Conformal Link Prediction with False Discovery Rate Control

TL;DR

This paper introduces a novel conformal link prediction method that controls the false discovery rate in network analysis, effectively handling complex dependencies and unknown missing data patterns with theoretical guarantees.

Contribution

The paper presents a distribution-free conformal link prediction approach with a new multi-splitting and e-value aggregation scheme for FDR control in complex networks.

Findings

Method achieves valid FDR control under unknown missing mechanisms.

Applicable to various network types without assumptions on missing rates.

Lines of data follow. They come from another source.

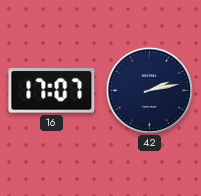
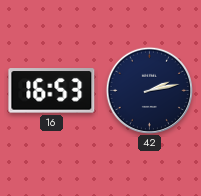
16: 17:07 -> 16:53
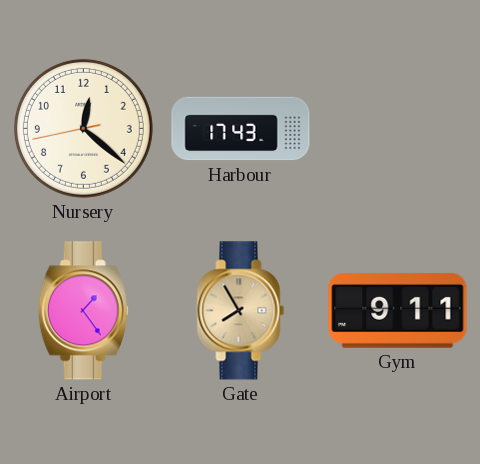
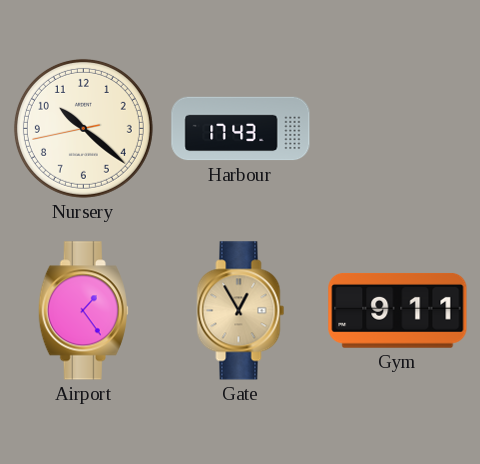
Nursery: 12:21 -> 10:21
Gate: 7:55 -> 12:55
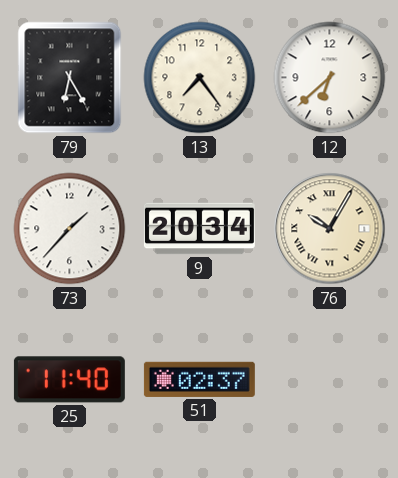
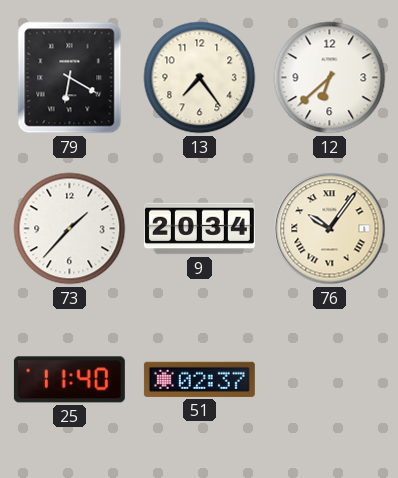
79: 6:25 -> 6:20
76: 10:05 -> 10:06
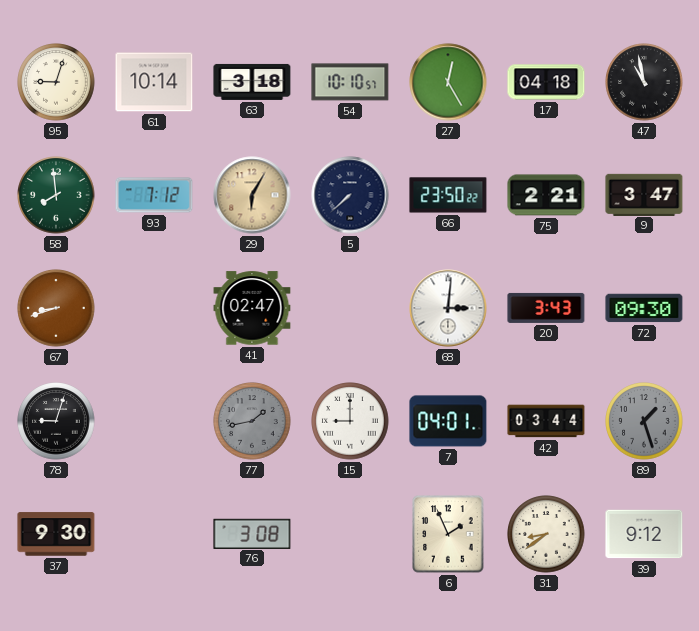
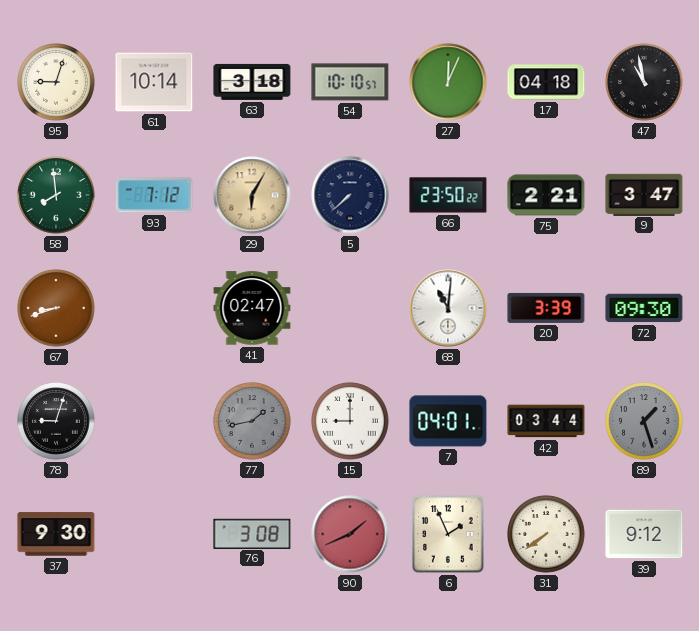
27: 12:25 -> 12:04
68: 3:01 -> 11:01
20: 3:43 -> 3:39
90: none -> 1:41
31: 8:39 -> 7:39
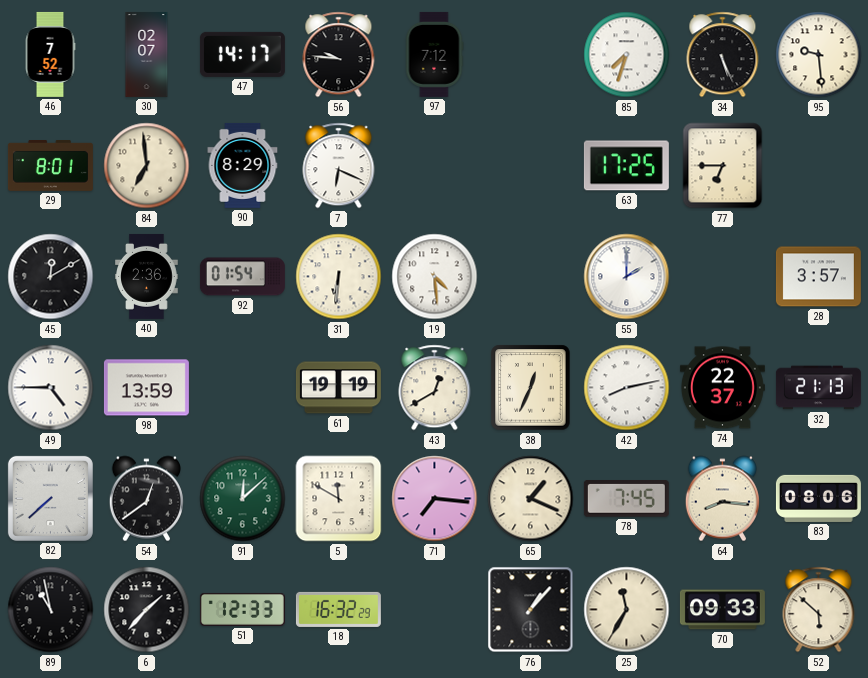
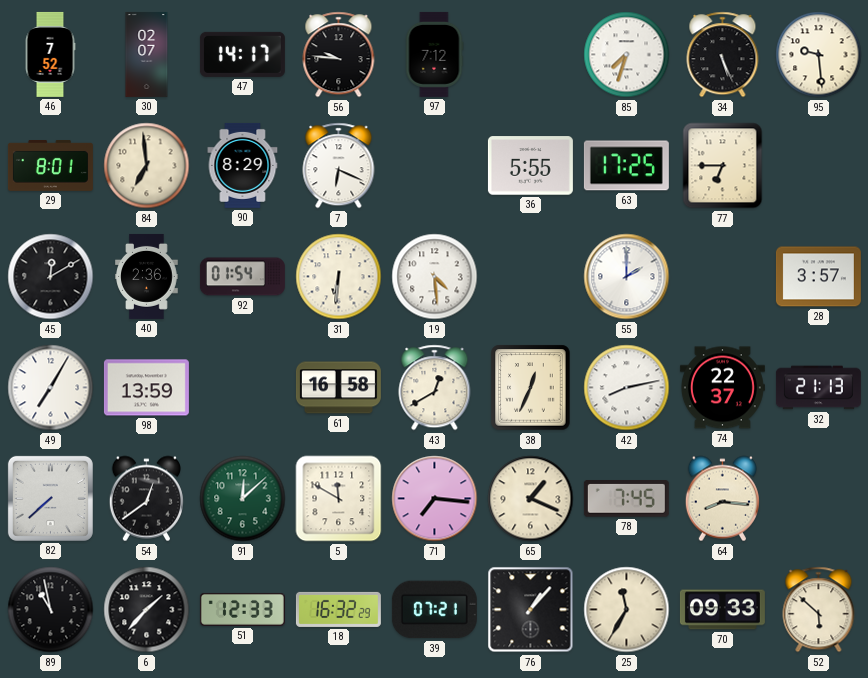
36: none -> 5:55
49: 4:45 -> 7:05
61: 19:19 -> 16:58
83: 08:06 -> none
39: none -> 07:21
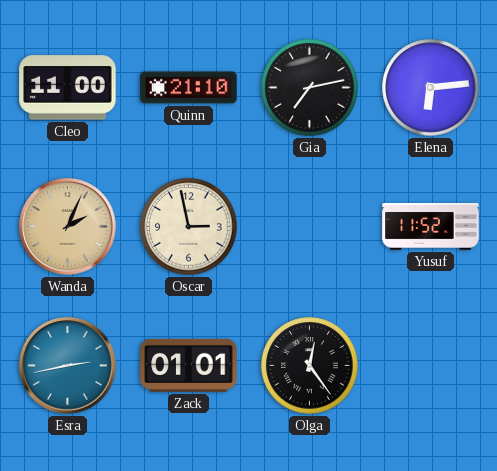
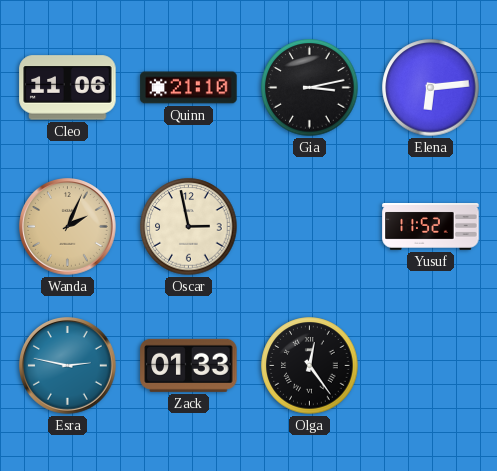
Cleo: 11:00 -> 11:06
Gia: 7:13 -> 3:13
Esra: 2:43 -> 2:47
Zack: 01:01 -> 01:33
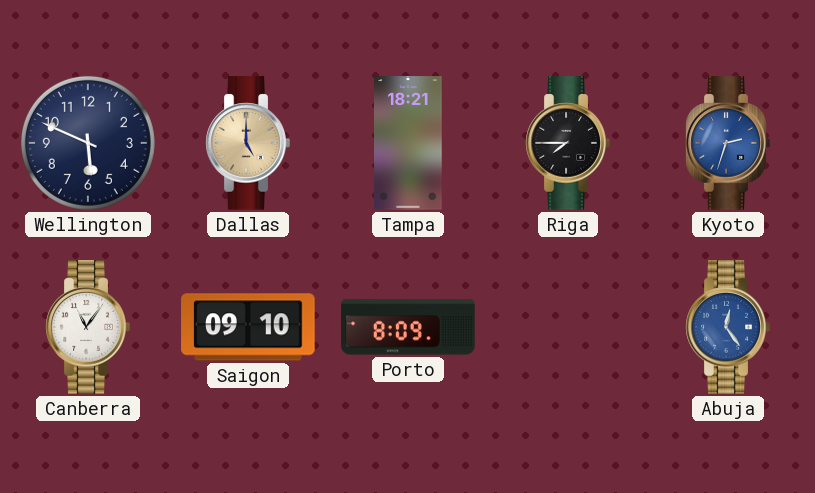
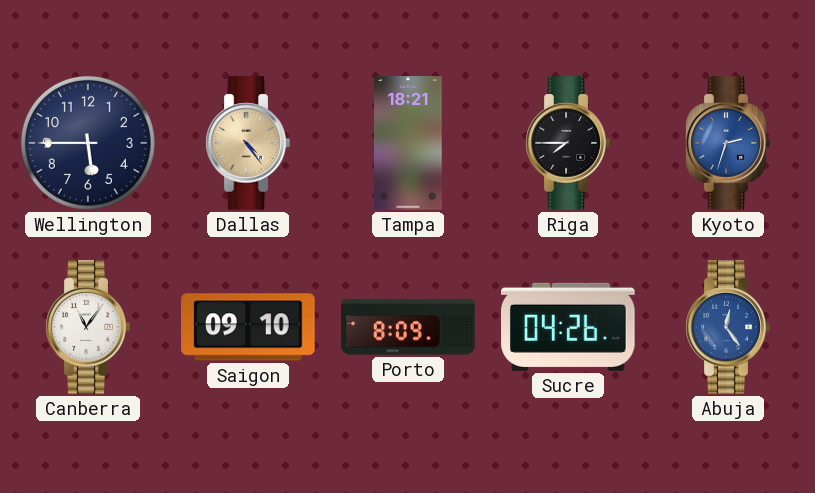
Wellington: 5:49 -> 5:45
Dallas: 5:00 -> 4:24
Sucre: none -> 04:26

Demonstrates robustness and effectiveness through simulations and real data.

Abstract

We propose a new method for predicting multiple missing links in partially observed networks while controlling the false discovery rate (FDR), a largely unresolved challenge in network analysis. The main difficulty lies in handling complex dependencies and unknown, heterogeneous missing patterns. We introduce conformal link prediction ({\tt clp}), a distribution-free procedure grounded in the exchangeability structure of weighted graphon models. Our approach constructs conformal p-values via a novel multi-splitting strategy that restores exchangeability within local test sets, thereby ensuring valid row-wise FDR control, even under unknown missing mechanisms. To achieve FDR control across all missing links, we further develop a new aggregation scheme based on e-values, which accommodates arbitrary dependence across network predictions. Our method requires no assumptions on the missing rates, applies to weighted, unweighted, undirected, and bipartite networks, and enjoys finite-sample theoretical guarantees. Extensive simulations and real-world data study confirm the effectiveness and robustness of the proposed approach.